Le gouvernement a quant à lui les yeux rivés sur les cours de l'or noir. Un baromètre qui indique la santé de la nation.
Les politiques, certains, pas tous, se regardent le nombril. Et les cartes que disent-elles? L'année 2015 sera incontestablement une année difficile pour l'économie nationale.
La dégringolade des prix du pétrole a encore une fois mis en exergue sa fragilité. Une situation qui réduit au stade de broutilles les querelles partisanes et le combat sans pitié pour le leadership que se sont livrés, ces derniers temps, des acteurs politiques de premier plan. Une démarche qui consiste à assouvir en priorité des desseins personnels inavoués et qui relèguent au second plan les véritables enjeux et les défis qui se posent à l'Algérie. Ils ont démontré à travers ce type de comportement qu'ils se sont écartés de l'essentiel: l'avenir du pays et les difficultés quotidiennes de leurs concitoyens.
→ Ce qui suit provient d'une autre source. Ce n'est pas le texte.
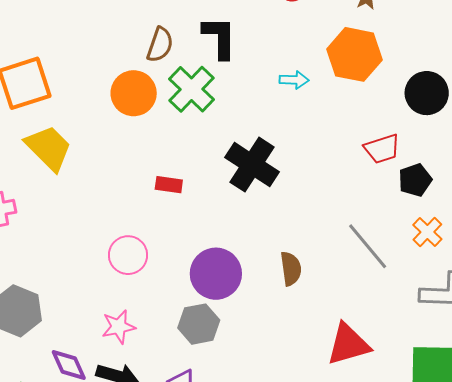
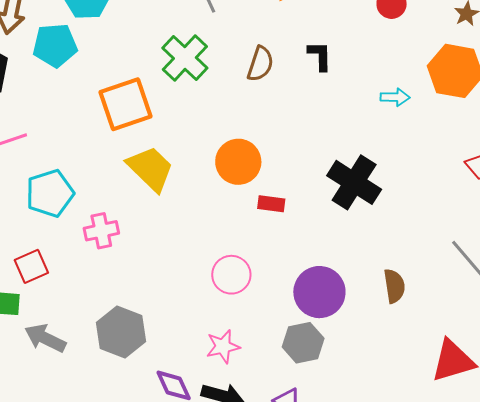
black L-shape: (220, 38) -> (320, 56), size x0.7
green cross: (192, 89) -> (185, 58), moved
orange circle: (134, 93) -> (238, 162), moved

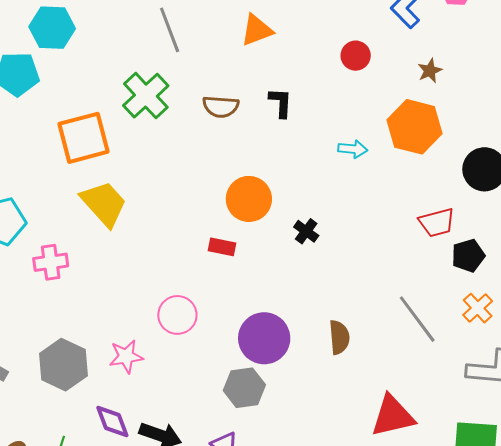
brown semicircle: (260, 64) -> (221, 107), turned 72
orange circle: (238, 162) -> (249, 199), moved
black cross: (354, 182) -> (306, 231), size x0.5
pink star: (223, 346) -> (126, 356), moved

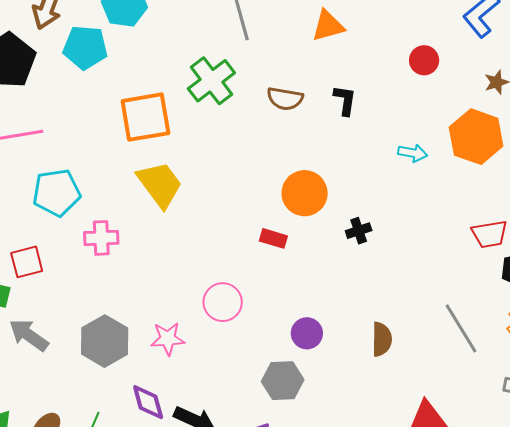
black cross: (306, 231) -> (359, 231), turned 30
purple circle: (264, 338) -> (307, 333), size x0.6

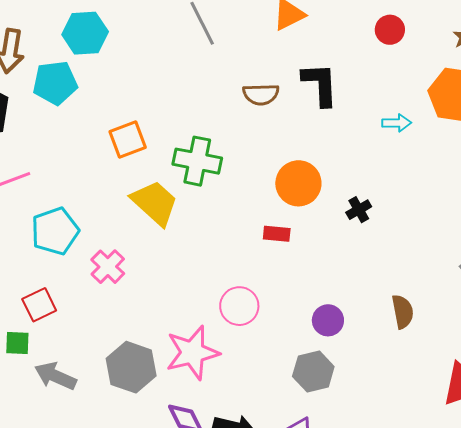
green cross: (211, 81) -> (197, 161), moved, turned -30
black L-shape: (345, 100) -> (320, 84), size x1.5
orange square: (145, 117) -> (128, 139), size x0.7
pink cross: (101, 238) -> (108, 267), turned -32
pink star: (168, 339) -> (192, 353), size x1.6

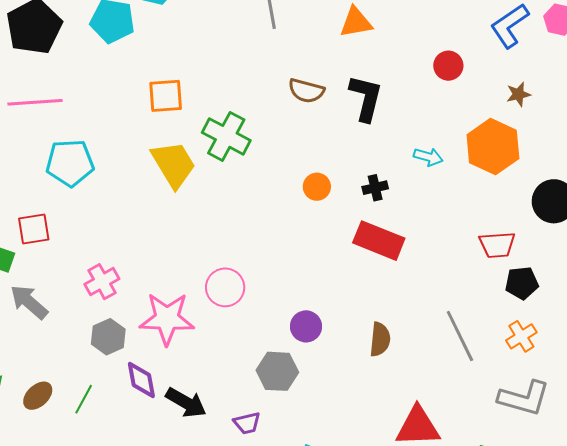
orange circle: (298, 183) -> (317, 187), size x0.6
black cross: (359, 210) -> (375, 188), moved
red rectangle: (277, 234) -> (379, 241), moved, size x1.8
pink cross: (108, 267) -> (102, 282), moved
gray hexagon: (131, 367) -> (108, 337), moved, size x0.7

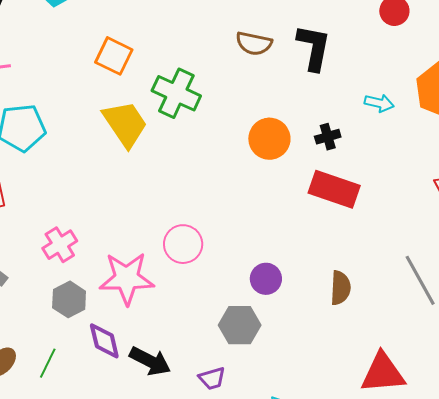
orange square: (166, 96) -> (114, 56), turned 33
orange circle: (317, 187) -> (269, 139), size x1.5

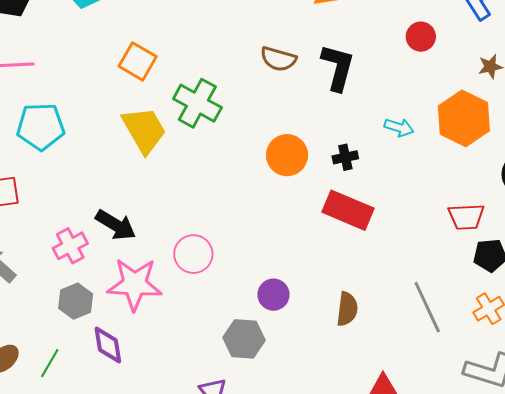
black arrow: (150, 361) -> (116, 225), moved

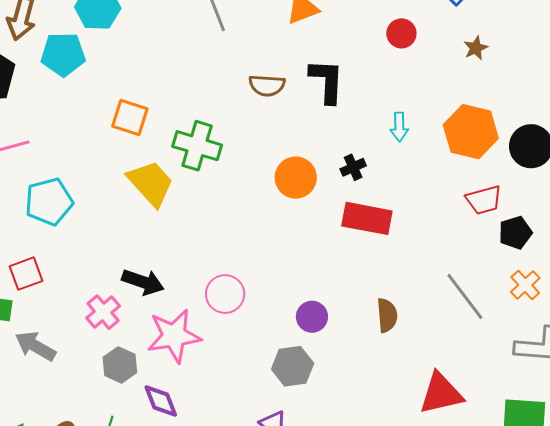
orange hexagon: (464, 118) -> (471, 132), moved
cyan arrow: (399, 127) -> (399, 127), turned 84

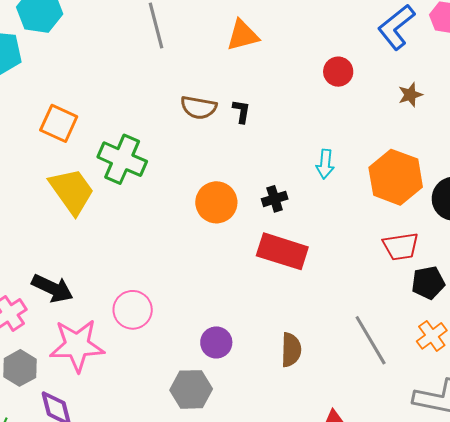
black L-shape: (327, 81) -> (241, 111), moved, size x0.5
L'Algérie enclenche la marche arrière sur le terrain de la pratique politique. Pas uniquement sur le plan de la performance économique. Inquiétant tout de même lorsque l'on sait qu'un parti comme le Front de libération nationale, première force politique du pays, s'est livré à une véritable «bataille de chiffonniers» alors que l'économie nationale est sérieusement secouée par un baril de pétrole qui n'a pas cessé de boire la tasse depuis une année maintenant. Rongé par des luttes intestines depuis des années, l'ex-parti unique revendique aujourd'hui la chefferie du gouvernement. Pas rassurant pour l'avenir. Il était utile de faire cet aparté en ces moments difficiles que traverse le pays pour revenir à l'essentiel. L'heure est plutôt à la solidarité et à la recherche d'initiatives qui peuvent alléger le fardeau, qu'aux palabres et aux invectives qui donnent un triste spectacle de la vie de partis qui aspirent à gérer les affaires de la nation car si la conjoncture actuelle du marché pétrolier venait à perdurer ou à se détériorer davantage, il est vraisemblable que le pire est à redouter. Selon les chiffres rendus publics le 23 juin par le Centre national de l'informatique et des statistiques des douanes (Cnis) la balance commerciale a enregistré un déficit de 6,38 milliards de dollars durant les cinq premiers mois de l'année 2015, contre un excédent de près de 3,44 milliards de dollars à la même période de 2014. Le plus inquiétant demeure le recul des exportations des hydrocarbures qui constituent l'essentiel des revenus du pays en devises. Elles se sont amenuisées de plus de 45%!
«Les exportations des hydrocarbures, qui ont représenté 93,52% du total des exportations, se sont élevées à 14,91 milliards de dollars contre 27,35 milliards de dollars à la même période de 2014.» indiquent les services des douanes algériennes, soit une baisse de 45,47% exactement.
La facture des importations est certes en baisse, mais elle demeurera certainement encore assez élevée. «Elles se sont chiffrées à 22,33 milliards de dollars contre 24,87 milliards de dollars durant la même période de l'année écoulée (-10,22%)», souligne le document du Cnis. Des statistiques qui montrent que le niveau actuel des prix du pétrole est loin de satisfaire les besoins du pays, d'assurer ses équilibres budgétaires et de satisfaire ses besoins. Y a-t-il tout de même une petite lueur d'espoir pour voir cette situation s'améliorer? Il parait que oui malgré la conjoncture incertaine que connaît le marché pétrolier. Les prix devraient continuer à grimper. «Nous avons atteint un stade où une baisse des prix du pétrole est peu probable», a laissé entendre le ministre koweïtien du Pétrole Ali al-Omair, cité le 23 juin par l'agence officielle koweïtienne Kuna. Un «pronostic» qui apparemment se confirme. Hier, vers midi, le baril de Brent de la mer du Nord pour livraison en août valait 64,93 dollars à Londres, en hausse de 48 cents par rapport à la clôture de mardi. A New York, dans les échanges électroniques, le baril de «Light Sweet Crude» (WTI) pour la même échéance gagnait 45 cents à 61,46 dollars. On est encore loin du compte... d'un baril autour des 80 dollars qui permettrait à l'Algérie de souffler. Le rêve est vraisemblablement permis.